After leaving the town and museum of Khe Sanh, we traveled by bus for several hours through some wild and wonderful countryside to reach a small town in the district of A Lươi. During the war, Agent Orange/Dioxin was sprayed on this part of Viet Nam, effectively eliminating the tigers and bears and other indigenous wild life, as well as decimating the trees and undergrowth. The Earth, with her amazing ability to heal herself, is once again lush and green, though the wildlife has not returned. The harmful effects on Humans continues into the third and fourth generation of children born to those who were directly exposed. This is what we’ve come to witness – the seemingly, never-ending effect of the Viet Nam/American War.
I keep hearing, from the veterans on this trip, how, as young 18 and 20 year-old soldiers, they had felt duped, lied to, by their own government. After only weeks in “‘Nam,” they had realized that things were not as they had been led to believe, that the Vietnamese people were not the enemy.
An eco-friendly backpack
Early Morning Market
We’re a patient bunch, as we wait for our replacement bus.
Some are just smarter than others!
Where spoken language fails, the camera always elicits smiles. This woman loved seeing her photos.
This woman who came to simply stand beside us, as we waited for our bus to be repaired is “Bru,” one of the 54 ethnic groups in Viet Nam.

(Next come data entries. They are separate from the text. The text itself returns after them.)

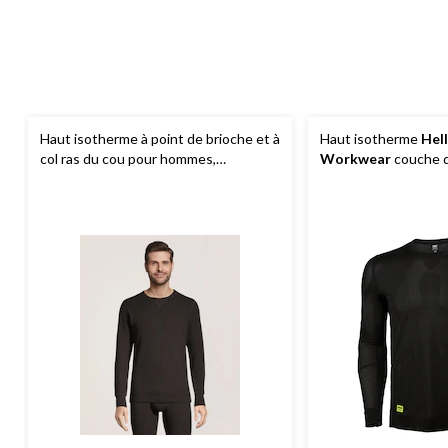
Haut isotherme à point de brioche et à
Haut isotherme
Hel
col ras du cou pour hommes,
Workwear
couche d
WindRiver
du cou et à manches
hommes, Lifa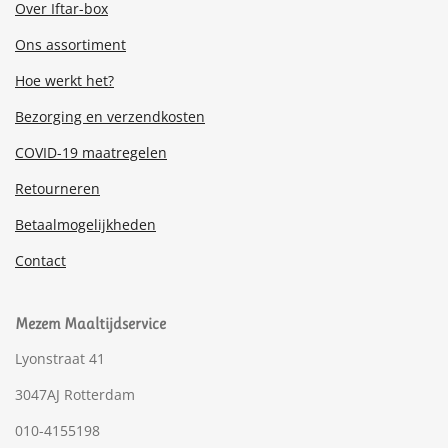
Over Iftar-box
Ons assortiment
Hoe werkt het?
Bezorging en verzendkosten
COVID-19 maatregelen
Retourneren
Betaalmogelijkheden
Contact
Mezem Maaltijdservice
Lyonstraat 41
3047AJ Rotterdam
010-4155198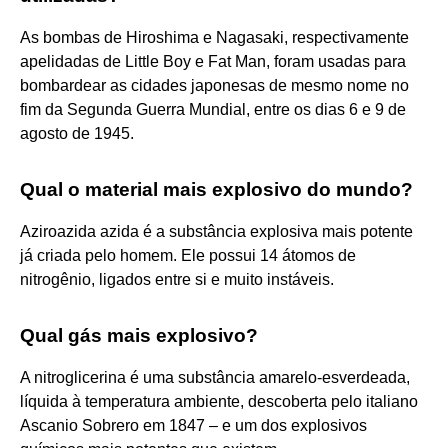
As bombas de Hiroshima e Nagasaki, respectivamente
apelidadas de Little Boy e Fat Man, foram usadas para
bombardear as cidades japonesas de mesmo nome no
fim da Segunda Guerra Mundial, entre os dias 6 e 9 de
agosto de 1945.
Qual o material mais explosivo do mundo?
Aziroazida azida é a substância explosiva mais potente
já criada pelo homem. Ele possui 14 átomos de
nitrogênio, ligados entre si e muito instáveis.
Qual gás mais explosivo?
A nitroglicerina é uma substância amarelo-esverdeada,
líquida à temperatura ambiente, descoberta pelo italiano
Ascanio Sobrero em 1847 – e um dos explosivos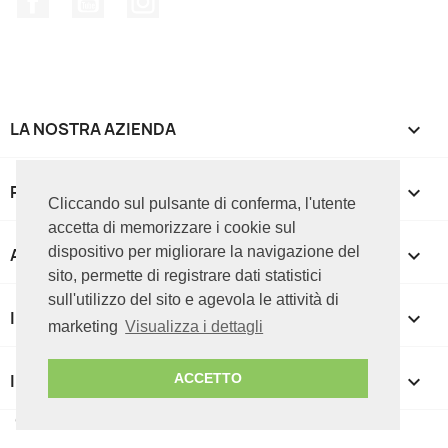
LA NOSTRA AZIENDA

PRODOTTI

Cliccando sul pulsante di conferma, l'utente
accetta di memorizzare i cookie sul
dispositivo per migliorare la navigazione del
APPROFONDIMENTI

sito, permette di registrare dati statistici
sull'utilizzo del sito e agevola le attività di
IL TUO ACCOUNT

marketing
Visualizza i dettagli
INFORMAZIONI NEGOZIO
keyboard_arrow_down
ACCETTO
© 2026 ICT CUBE srl - P.IVA 07085050727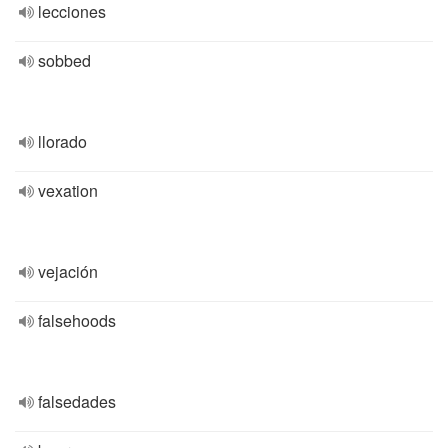
lecciones
sobbed
llorado
vexation
vejación
falsehoods
falsedades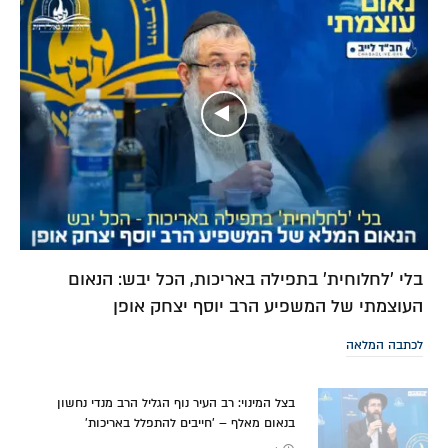
בלי 'לחלוחית' בתפילה באריכות, הכל יבש: הנאום
העוצמתי של המשפיע הרב יוסף יצחק אופן
לכתבה המלאה
בצל המינוי: רב העיר נוף הגליל הרב מנדי נחשון
בנאום מאלף – 'חייבים להתפלל באריכות'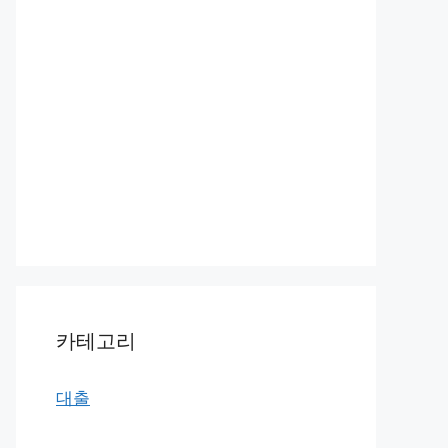
카테고리
대출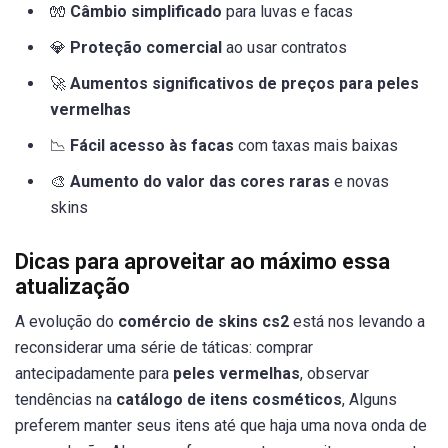
🧤
Câmbio simplificado
para luvas e facas
💎
Proteção comercial
ao usar contratos
🚀
Aumentos significativos de preços para peles
vermelhas
📉
Fácil acesso às facas
com taxas mais baixas
🎨
Aumento do valor das cores raras
e novas
skins
Dicas para aproveitar ao máximo essa
atualização
A evolução do
comércio de skins cs2
está nos levando a
reconsiderar uma série de táticas: comprar
antecipadamente para
peles vermelhas
, observar
tendências na
catálogo de itens cosméticos
, Alguns
preferem manter seus itens até que haja uma nova onda de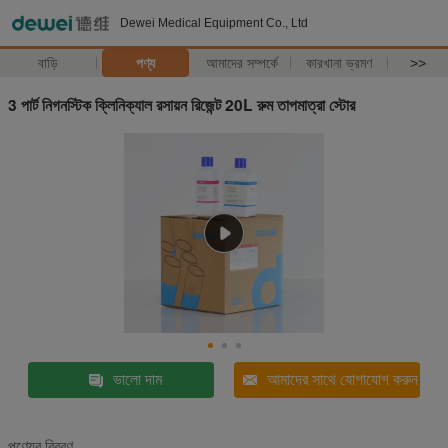
Dewei Medical Equipment Co., Ltd
বাড়ি
পণ্য
আমাদের সম্পর্কে
কারখানা ভ্রমণ
>>
3 পার্ট নিগনস্টিক ক্লিনিক্যাল রসায়ন রিজেন্ট 20L রুম তাপমাত্রা স্টোর
ভালো দাম
আমাদের সাথে যোগাযোগ করুন
পণ্যের বিবরণ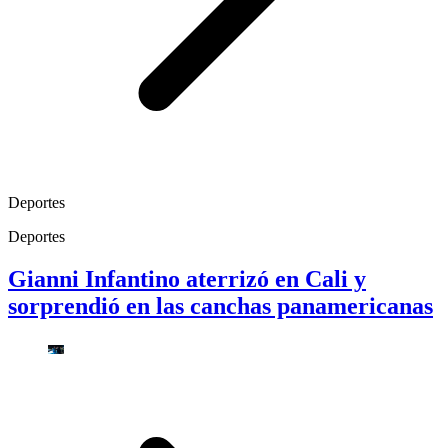
Deportes
Deportes
Gianni Infantino aterrizó en Cali y
sorprendió en las canchas panamericanas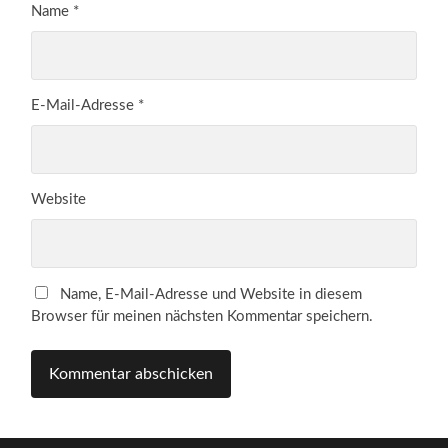
Name
*
E-Mail-Adresse
*
Website
Name, E-Mail-Adresse und Website in diesem
Browser für meinen nächsten Kommentar speichern.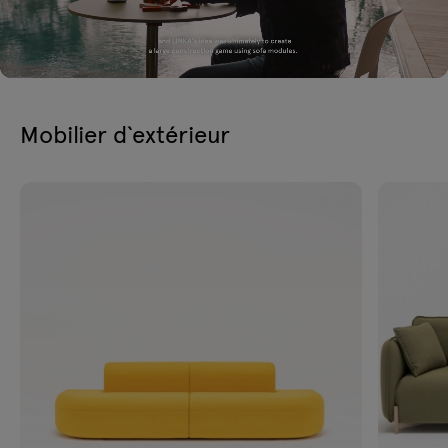
Mobilier d`extérieur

Even though she doesn’t speak or understand English or Vietnamese,
she’s clearly delighted at Chuck’s attempt to communicate with her.
This woman is the mother of a mentally and physically incapacitated, adult daughter whose father was exposed to Agent Orange/Dioxin during the war. She works in a nearby medical clinic. The father also works. When we arrived at the house (late, due to the bus breakdown) the parents had left for their jobs. The door was locked, with the daughter inside. This was, apparently, their solution to a need to protect the totally vulnerable young woman while they are away, since there was certainly nothing in the house to steal. The neighbors did not have a key. As in Hue and other medium-sized cities and small towns and villages, there is a huge need for day-care for the disabled. Families struggle to care for those who can’t care for themselves.
The very simple home of a widow whose only income is approximately $37 per month, compensation from the government for the care of her severely disabled adult son, another victim of Agent Orange/Dioxin. She stays home to care for him. The house was built for her by the villagers. Note the flowers which have been planted beside the house.
The mother shares her worries concerning the future when she is no longer able to care for her son.